[Page images and extracted text]

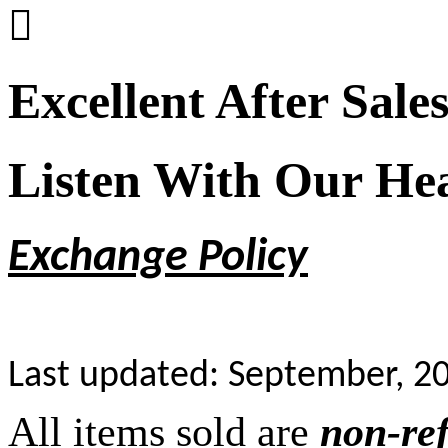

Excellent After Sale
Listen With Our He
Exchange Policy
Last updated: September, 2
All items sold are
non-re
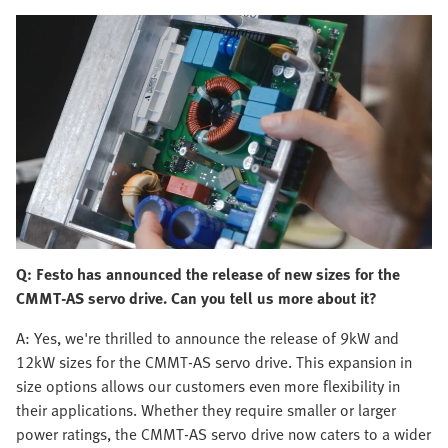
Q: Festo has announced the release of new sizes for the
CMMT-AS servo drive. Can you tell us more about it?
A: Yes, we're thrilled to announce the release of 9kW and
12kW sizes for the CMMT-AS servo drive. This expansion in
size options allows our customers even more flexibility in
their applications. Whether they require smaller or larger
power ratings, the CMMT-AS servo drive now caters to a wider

---

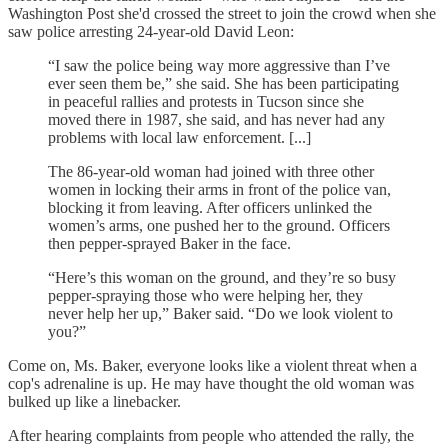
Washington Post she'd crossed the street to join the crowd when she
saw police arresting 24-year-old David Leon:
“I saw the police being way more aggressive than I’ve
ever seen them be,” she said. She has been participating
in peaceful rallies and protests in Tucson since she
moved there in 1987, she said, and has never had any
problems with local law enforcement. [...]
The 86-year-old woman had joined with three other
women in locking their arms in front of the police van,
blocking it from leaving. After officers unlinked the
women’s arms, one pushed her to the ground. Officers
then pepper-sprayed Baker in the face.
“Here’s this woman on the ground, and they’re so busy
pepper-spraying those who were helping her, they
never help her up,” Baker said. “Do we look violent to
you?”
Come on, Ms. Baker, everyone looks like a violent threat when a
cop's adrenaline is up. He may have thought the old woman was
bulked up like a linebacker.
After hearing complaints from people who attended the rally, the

◆ Work to complete ◆
Nothing outside the stretch above, from the line with "All items sold are" through the line with "12kW sizes for", is set down. Transcribe that stretch exactly, ends included, but not its pictures.

◆ Exercise result ◆
All items sold are
non-re
Q: Festo has announced the release of new sizes for the
CMMT-AS servo drive. Can you tell us more about it?
A: Yes, we're thrilled to announce the release of 9kW and
12kW sizes for the CMMT-AS servo drive. This expansion in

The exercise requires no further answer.